Marlinspike unveiled a hacking technique which intercepts Web traffic and tricks users into giving up passwords and other sensitive information. With the aid of a new tool called SSLstrip, Marlinspike demonstrated how easy it is to trick users into thinking they are on a trusted, secure website.
"People only encounter HTTPS via HTTP, so maybe we can think about starting by attacking HTTP," he said. "Normally, if we're doing man-in-the-middle attacks against SSL, we go straight for SSL, straight after that connection. But if SSL depends on this other protocol, why don't we look at that first?"
Black Hat DC Briefings:
The trick, said Marlinspike, is duplicating a Web environment in which people are comfortable, in which they feel safe. Not long ago, he said, websites emphasized what he called positive feedback. You see the ubiquitous padlock icon and perhaps the URL address window turned a reassuring color.
But now, newer browsers like Firefox 3 and IE8 display dire, in-your-face warnings that only the most reckless Web surfer would ignore. So, if you're trying to trick people into inputting their credit card numbers into Web pages they think are secured by SSL --but that you own -- you want them to see a page that looks almost, if not completely normal. Positive feedback is pretty subtle.
"If we trigger negative feedback, we're totally screwed. People only care if it's catastrophic problem: 'Look out!'" he said. "If we fail to trigger positive feedback, maybe it's not so bad. People aren't really keeping an eagle eye out for all those positive indicators."
The basic idea is to intercept Web traffic with a new tool called SSLstrip. The tool switches the hyperlink reference (href) from HTTPS to HTTP and swaps the user to an insecure look-alike page.
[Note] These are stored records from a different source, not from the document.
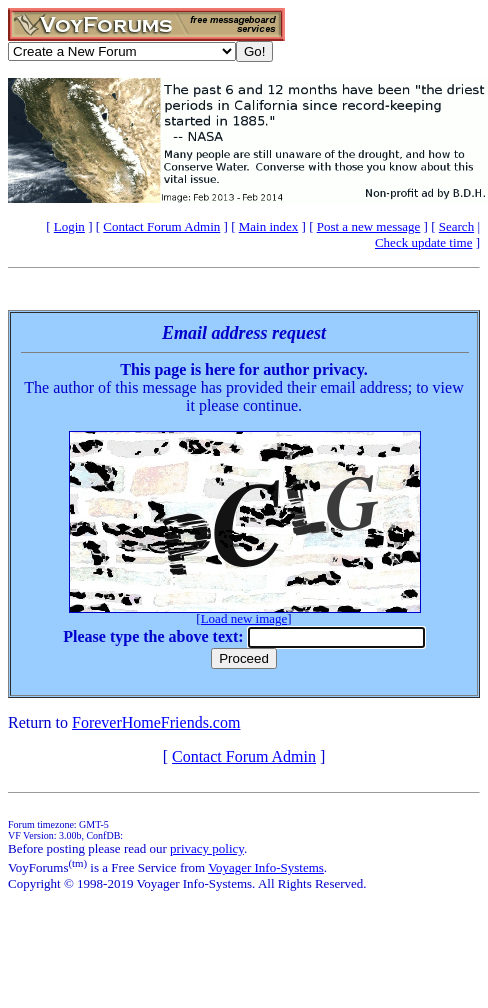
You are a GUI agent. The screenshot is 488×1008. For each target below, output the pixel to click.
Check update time (423, 242)
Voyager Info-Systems (266, 867)
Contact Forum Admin (161, 226)
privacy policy (207, 848)
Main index (269, 226)
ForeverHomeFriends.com (156, 722)
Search (456, 226)
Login (69, 226)
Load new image (244, 618)
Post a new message (369, 226)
The server thinks everything is secure, because it is unaware of the exchange between the victim and the client, and the client gets no warning.
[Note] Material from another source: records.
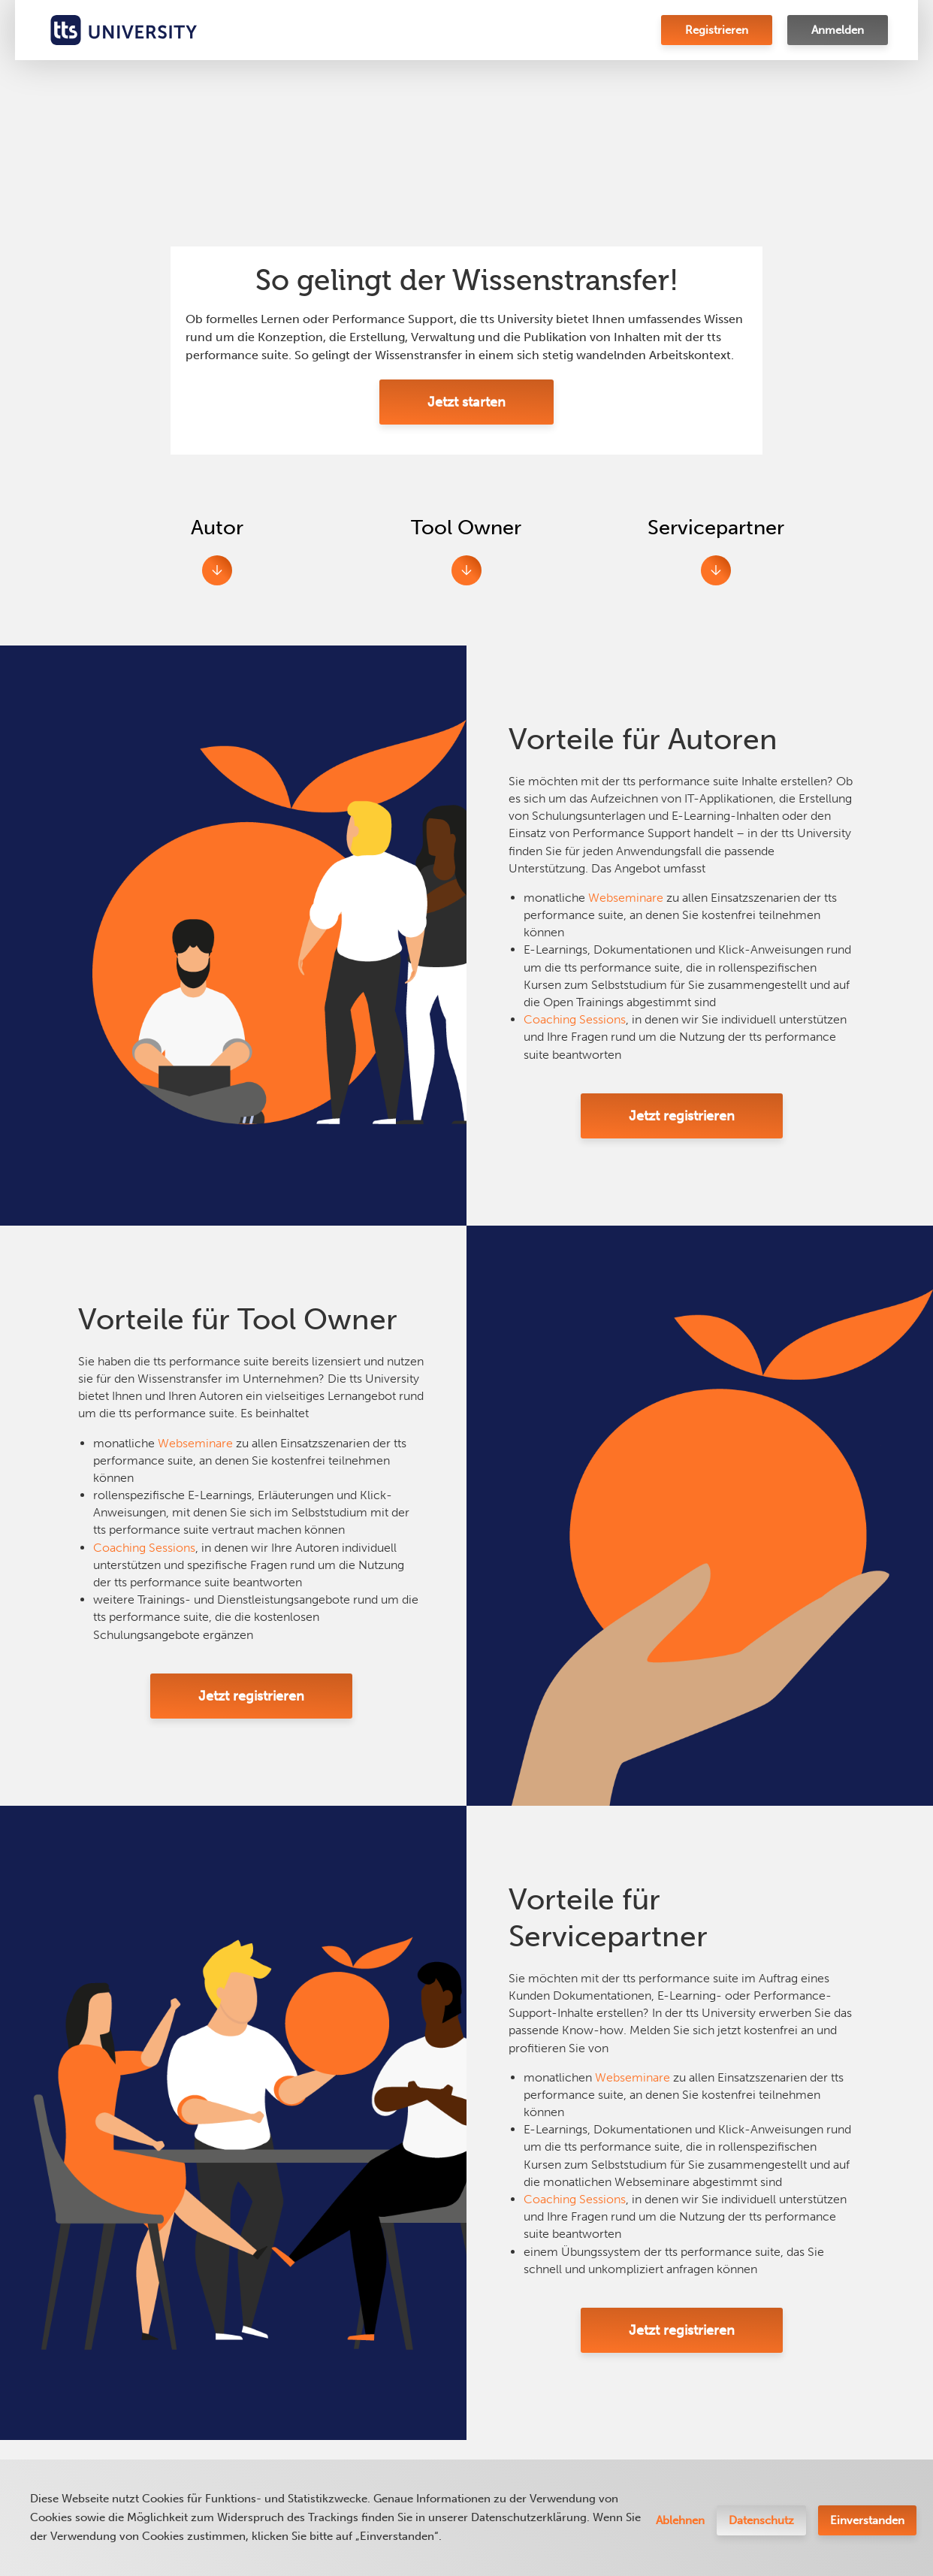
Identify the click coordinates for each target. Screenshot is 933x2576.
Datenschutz (761, 2520)
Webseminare (625, 897)
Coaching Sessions (575, 1019)
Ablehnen (680, 2520)
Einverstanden (867, 2520)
You can even add your own padlock icon to improve the user's comfort level.
Once you've got what you want from the victim, SSLstrip can be set to drop out and the user is once again presented with an SSL-protected page after the damage is done.
User names and passwords are particularly desirable targets.
"The real nice thing about passwords is that people reuse their passwords. So, if you get their passwords to one site, you've probably got their passwords to 10 or more sites," Marlinspike said.